> **Exercise**: Please reproduce the entries exactly as they appear below, but not the pictures.
########
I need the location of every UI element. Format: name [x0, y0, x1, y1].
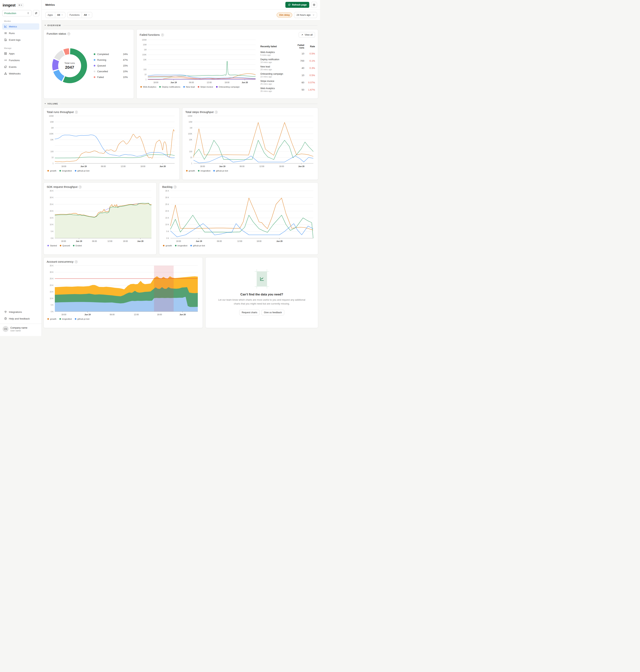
recently-failed-table: Recently failedFailed runsRateWeb Analyt…: [260, 38, 315, 97]
sidebar-item-event-logs[interactable]: Event logs: [2, 37, 39, 43]
function-name[interactable]: Web Analytics: [260, 87, 292, 90]
sidebar-item-runs[interactable]: Runs: [2, 30, 39, 36]
help-icon[interactable]: ?: [79, 186, 82, 188]
volume-section-header[interactable]: Volume: [44, 101, 317, 106]
legend-item-ended[interactable]: Ended: [73, 244, 82, 247]
view-all-button[interactable]: View all: [299, 32, 315, 38]
table-header: Recently failedFailed runsRate: [260, 44, 315, 49]
table-row[interactable]: Stripe invoice25 mins ago600.07%: [260, 80, 315, 85]
legend-item-queued[interactable]: Queued15%: [94, 64, 128, 68]
legend-item-running[interactable]: Running47%: [94, 58, 128, 62]
legend-item-growth[interactable]: growth: [47, 318, 57, 320]
main-area: Metrics Refresh page Apps All Functions: [42, 0, 320, 336]
metrics-page: inngest ⌘ K Production Monitor Metrics R…: [0, 0, 320, 336]
sidebar-item-apps[interactable]: Apps: [2, 51, 39, 57]
legend-item-inngestbot[interactable]: inngestbot: [59, 318, 72, 320]
legend-item-failed[interactable]: Failed10%: [94, 75, 128, 79]
failed-functions-chart[interactable]: 100M10M1M100K10K10010118:00Jun 1906:0012…: [140, 38, 258, 84]
legend-item-inngestbot[interactable]: inngestbot: [175, 244, 187, 247]
legend-item-growth[interactable]: growth: [47, 170, 57, 172]
time-range-select[interactable]: 24 hours ago: [294, 12, 317, 18]
sidebar-item-events[interactable]: Events: [2, 64, 39, 70]
function-name[interactable]: Stripe invoice: [260, 80, 292, 83]
card-title: Failed functions: [140, 33, 160, 37]
function-name[interactable]: Deploy notification: [260, 58, 292, 61]
legend-item-onboarding-campaign[interactable]: Onboarding campaign: [216, 86, 239, 88]
backlog-card: Backlog ? 35 K30 K25 K20 K15 K10 K5 K0 K…: [159, 183, 318, 255]
apps-filter[interactable]: Apps All: [45, 12, 66, 18]
failed-time: 22 mins ago: [260, 75, 292, 78]
functions-filter[interactable]: Functions All: [67, 12, 92, 18]
table-row[interactable]: Web Analytics5 mins ago100.5%: [260, 51, 315, 56]
function-name[interactable]: Onboarding campaign: [260, 73, 292, 75]
settings-button[interactable]: [311, 2, 317, 8]
legend-item-github-pr-bot[interactable]: github-pr-bot: [213, 170, 228, 172]
function-name[interactable]: New lead: [260, 66, 292, 68]
svg-text:10: 10: [144, 73, 147, 75]
legend-dot: [216, 86, 218, 88]
legend-dot: [94, 65, 96, 67]
request-charts-button[interactable]: Request charts: [239, 310, 260, 315]
legend-item-queued[interactable]: Queued: [60, 244, 70, 247]
svg-text:35 K: 35 K: [165, 190, 169, 192]
total-runs-chart[interactable]: 100M10M1M100K10K10010118:00Jun 1906:0012…: [47, 114, 176, 168]
legend-item-started[interactable]: Started: [47, 244, 57, 247]
help-icon[interactable]: ?: [75, 260, 77, 263]
legend-item-github-pr-bot[interactable]: github-pr-bot: [75, 170, 89, 172]
doc-search-icon: [4, 38, 7, 41]
total-steps-chart[interactable]: 100M10M1M100K10K10010118:00Jun 1906:0012…: [185, 114, 315, 168]
legend-item-deploy-notifications[interactable]: Deploy notifications: [159, 86, 180, 88]
help-icon[interactable]: ?: [174, 186, 176, 188]
legend-item-growth[interactable]: growth: [163, 244, 172, 247]
table-row[interactable]: New lead20 mins ago400.3%: [260, 66, 315, 71]
sidebar-item-metrics[interactable]: Metrics: [2, 23, 39, 30]
env-filter-button[interactable]: [33, 10, 39, 16]
svg-text:18:00: 18:00: [154, 81, 158, 84]
sidebar-item-integrations[interactable]: Integrations: [2, 309, 39, 315]
legend-dot: [75, 318, 76, 320]
account-concurrency-chart[interactable]: 35 K30 K25 K20 K15 K10 K5 K0 K18:00Jun 1…: [47, 264, 200, 316]
help-icon[interactable]: ?: [68, 32, 70, 35]
legend-item-github-pr-bot[interactable]: github-pr-bot: [190, 244, 205, 247]
give-feedback-button[interactable]: Give us feedback: [261, 310, 284, 315]
help-icon[interactable]: ?: [215, 111, 218, 114]
company-name: Company name: [10, 326, 27, 329]
sdk-request-chart[interactable]: 35 K30 K25 K20 K15 K10 K5 K0 K18:00Jun 1…: [47, 189, 153, 243]
svg-text:20 K: 20 K: [165, 210, 169, 212]
table-row[interactable]: Web Analytics35 mins ago501.67%: [260, 87, 315, 92]
legend-item-github-pr-bot[interactable]: github-pr-bot: [75, 318, 89, 320]
svg-text:30 K: 30 K: [49, 197, 54, 199]
account-profile[interactable]: CN Company name User name: [0, 324, 42, 334]
overview-section-header[interactable]: Overview: [44, 23, 317, 28]
legend-item-stripe-invoice[interactable]: Stripe invoice: [198, 86, 213, 88]
arrow-up-right-icon: [301, 34, 303, 36]
refresh-page-button[interactable]: Refresh page: [285, 2, 309, 8]
failure-rate: 0.3%: [304, 67, 315, 70]
environment-select[interactable]: Production: [2, 10, 31, 16]
legend-item-inngestbot[interactable]: inngestbot: [198, 170, 210, 172]
function-status-donut[interactable]: Total runs 2047: [52, 48, 87, 84]
legend-item-cancelled[interactable]: Cancelled10%: [94, 70, 128, 73]
legend-item-growth[interactable]: growth: [186, 170, 195, 172]
legend-value: 15%: [123, 64, 128, 67]
table-row[interactable]: Onboarding campaign22 mins ago100.5%: [260, 73, 315, 78]
nav-section-manage: Manage: [4, 47, 39, 49]
sliders-icon: [35, 12, 38, 15]
failed-time: 20 mins ago: [260, 68, 292, 71]
legend-item-web-analytics[interactable]: Web Analytics: [140, 86, 156, 88]
table-row[interactable]: Deploy notification10 mins ago7000.1%: [260, 58, 315, 63]
help-icon[interactable]: ?: [161, 33, 164, 36]
sidebar-item-webhooks[interactable]: Webhooks: [2, 70, 39, 77]
sidebar-item-help-and-feedback[interactable]: Help and feedback: [2, 315, 39, 322]
legend-item-completed[interactable]: Completed24%: [94, 52, 128, 56]
svg-text:1: 1: [145, 78, 146, 81]
command-k-shortcut[interactable]: ⌘ K: [17, 3, 24, 7]
backlog-chart[interactable]: 35 K30 K25 K20 K15 K10 K5 K0 K18:00Jun 1…: [162, 189, 315, 243]
legend-dot: [213, 170, 215, 172]
function-name[interactable]: Web Analytics: [260, 51, 292, 54]
legend-item-inngestbot[interactable]: inngestbot: [59, 170, 72, 172]
help-icon[interactable]: ?: [75, 111, 78, 114]
sidebar-item-functions[interactable]: Functions: [2, 57, 39, 63]
legend-item-new-lead[interactable]: New lead: [183, 86, 195, 88]
svg-text:10 K: 10 K: [49, 298, 54, 300]
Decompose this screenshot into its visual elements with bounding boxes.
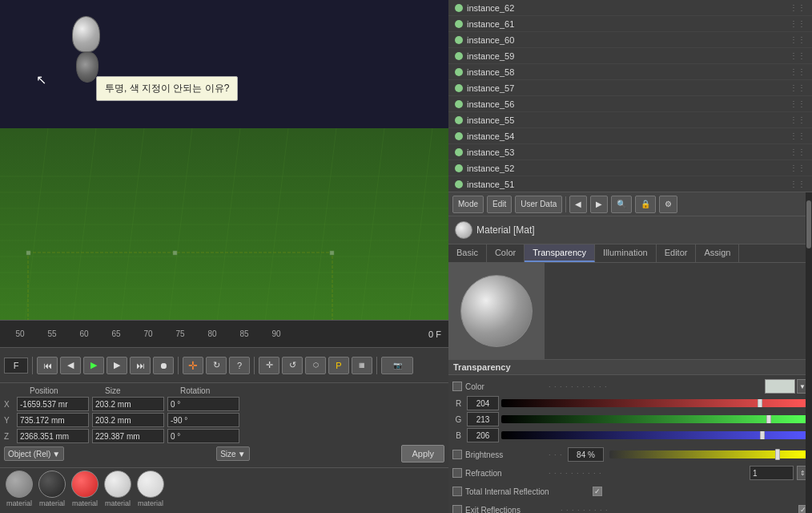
########
> **Result of the exercise**:
I need the location of every UI element. Format: name [x0, y0, x1, y1].
recently-failed-table: Recently failedFailed runsRateWeb Analyt…: [260, 38, 315, 97]
sidebar-item-event-logs[interactable]: Event logs: [2, 37, 39, 43]
function-name[interactable]: Web Analytics: [260, 87, 292, 90]
sidebar-item-runs[interactable]: Runs: [2, 30, 39, 36]
help-icon[interactable]: ?: [79, 186, 82, 188]
volume-section-header[interactable]: Volume: [44, 101, 317, 106]
legend-item-ended[interactable]: Ended: [73, 244, 82, 247]
view-all-button[interactable]: View all: [299, 32, 315, 38]
table-header: Recently failedFailed runsRate: [260, 44, 315, 49]
table-row[interactable]: Stripe invoice25 mins ago600.07%: [260, 80, 315, 85]
legend-item-queued[interactable]: Queued15%: [94, 64, 128, 68]
legend-item-running[interactable]: Running47%: [94, 58, 128, 62]
legend-item-growth[interactable]: growth: [47, 318, 57, 320]
main-area: Metrics Refresh page Apps All Functions: [42, 0, 320, 336]
metrics-page: inngest ⌘ K Production Monitor Metrics R…: [0, 0, 320, 336]
sidebar-item-apps[interactable]: Apps: [2, 51, 39, 57]
legend-item-inngestbot[interactable]: inngestbot: [59, 318, 72, 320]
legend-item-failed[interactable]: Failed10%: [94, 75, 128, 79]
failed-functions-chart[interactable]: 100M10M1M100K10K10010118:00Jun 1906:0012…: [140, 38, 258, 84]
legend-item-inngestbot[interactable]: inngestbot: [175, 244, 187, 247]
legend-item-growth[interactable]: growth: [47, 170, 57, 172]
time-range-select[interactable]: 24 hours ago: [294, 12, 317, 18]
sidebar-item-events[interactable]: Events: [2, 64, 39, 70]
function-name[interactable]: Stripe invoice: [260, 80, 292, 83]
card-title: Failed functions: [140, 33, 160, 37]
function-name[interactable]: Deploy notification: [260, 58, 292, 61]
legend-item-onboarding-campaign[interactable]: Onboarding campaign: [216, 86, 239, 88]
backlog-card: Backlog ? 35 K30 K25 K20 K15 K10 K5 K0 K…: [159, 183, 318, 255]
apps-filter[interactable]: Apps All: [45, 12, 66, 18]
failed-time: 22 mins ago: [260, 75, 292, 78]
functions-filter[interactable]: Functions All: [67, 12, 92, 18]
table-row[interactable]: Web Analytics5 mins ago100.5%: [260, 51, 315, 56]
function-name[interactable]: Onboarding campaign: [260, 73, 292, 75]
settings-button[interactable]: [311, 2, 317, 8]
legend-item-github-pr-bot[interactable]: github-pr-bot: [213, 170, 228, 172]
function-name[interactable]: New lead: [260, 66, 292, 68]
svg-text:10: 10: [144, 73, 147, 75]
legend-dot: [216, 86, 218, 88]
legend-dot: [94, 65, 96, 67]
request-charts-button[interactable]: Request charts: [239, 310, 260, 315]
legend-item-queued[interactable]: Queued: [60, 244, 70, 247]
svg-text:35 K: 35 K: [165, 190, 169, 192]
total-runs-chart[interactable]: 100M10M1M100K10K10010118:00Jun 1906:0012…: [47, 114, 176, 168]
legend-item-started[interactable]: Started: [47, 244, 57, 247]
help-icon[interactable]: ?: [75, 260, 77, 263]
legend-item-github-pr-bot[interactable]: github-pr-bot: [75, 170, 89, 172]
doc-search-icon: [4, 38, 7, 41]
total-steps-chart[interactable]: 100M10M1M100K10K10010118:00Jun 1906:0012…: [185, 114, 315, 168]
legend-item-deploy-notifications[interactable]: Deploy notifications: [159, 86, 180, 88]
help-icon[interactable]: ?: [174, 186, 176, 188]
legend-item-growth[interactable]: growth: [163, 244, 172, 247]
table-row[interactable]: New lead20 mins ago400.3%: [260, 66, 315, 71]
sidebar-item-metrics[interactable]: Metrics: [2, 23, 39, 30]
env-filter-button[interactable]: [33, 10, 39, 16]
svg-text:18:00: 18:00: [154, 81, 158, 84]
sidebar-item-integrations[interactable]: Integrations: [2, 309, 39, 315]
legend-dot: [75, 318, 76, 320]
account-concurrency-chart[interactable]: 35 K30 K25 K20 K15 K10 K5 K0 K18:00Jun 1…: [47, 264, 200, 316]
help-icon[interactable]: ?: [68, 32, 70, 35]
legend-item-github-pr-bot[interactable]: github-pr-bot: [190, 244, 205, 247]
give-feedback-button[interactable]: Give us feedback: [261, 310, 284, 315]
help-icon[interactable]: ?: [215, 111, 218, 114]
company-name: Company name: [10, 326, 27, 329]
sdk-request-chart[interactable]: 35 K30 K25 K20 K15 K10 K5 K0 K18:00Jun 1…: [47, 189, 153, 243]
svg-text:20 K: 20 K: [165, 210, 169, 212]
table-row[interactable]: Web Analytics35 mins ago501.67%: [260, 87, 315, 92]
legend-item-github-pr-bot[interactable]: github-pr-bot: [75, 318, 89, 320]
svg-text:30 K: 30 K: [49, 197, 54, 199]
account-profile[interactable]: CN Company name User name: [0, 324, 42, 334]
overview-section-header[interactable]: Overview: [44, 23, 317, 28]
legend-item-stripe-invoice[interactable]: Stripe invoice: [198, 86, 213, 88]
arrow-up-right-icon: [301, 34, 303, 36]
refresh-page-button[interactable]: Refresh page: [285, 2, 309, 8]
failure-rate: 0.3%: [304, 67, 315, 70]
environment-select[interactable]: Production: [2, 10, 31, 16]
legend-item-inngestbot[interactable]: inngestbot: [198, 170, 210, 172]
function-status-donut[interactable]: Total runs 2047: [52, 48, 87, 84]
legend-item-cancelled[interactable]: Cancelled10%: [94, 70, 128, 73]
legend-item-growth[interactable]: growth: [186, 170, 195, 172]
legend-value: 15%: [123, 64, 128, 67]
table-row[interactable]: Onboarding campaign22 mins ago100.5%: [260, 73, 315, 78]
nav-section-manage: Manage: [4, 47, 39, 49]
sliders-icon: [35, 12, 38, 15]
failed-time: 20 mins ago: [260, 68, 292, 71]
legend-item-web-analytics[interactable]: Web Analytics: [140, 86, 156, 88]
table-row[interactable]: Deploy notification10 mins ago7000.1%: [260, 58, 315, 63]
help-icon[interactable]: ?: [161, 33, 164, 36]
sidebar-item-webhooks[interactable]: Webhooks: [2, 70, 39, 77]
sidebar-item-help-and-feedback[interactable]: Help and feedback: [2, 315, 39, 322]
legend-item-completed[interactable]: Completed24%: [94, 52, 128, 56]
svg-text:1: 1: [145, 78, 146, 81]
command-k-shortcut[interactable]: ⌘ K: [17, 3, 24, 7]
backlog-chart[interactable]: 35 K30 K25 K20 K15 K10 K5 K0 K18:00Jun 1…: [162, 189, 315, 243]
legend-dot: [213, 170, 215, 172]
function-name[interactable]: Web Analytics: [260, 51, 292, 54]
legend-item-inngestbot[interactable]: inngestbot: [59, 170, 72, 172]
help-icon[interactable]: ?: [75, 111, 78, 114]
sidebar-item-functions[interactable]: Functions: [2, 57, 39, 63]
legend-item-new-lead[interactable]: New lead: [183, 86, 195, 88]
svg-text:10 K: 10 K: [49, 298, 54, 300]
Decompose this screenshot into its visual elements with bounding boxes.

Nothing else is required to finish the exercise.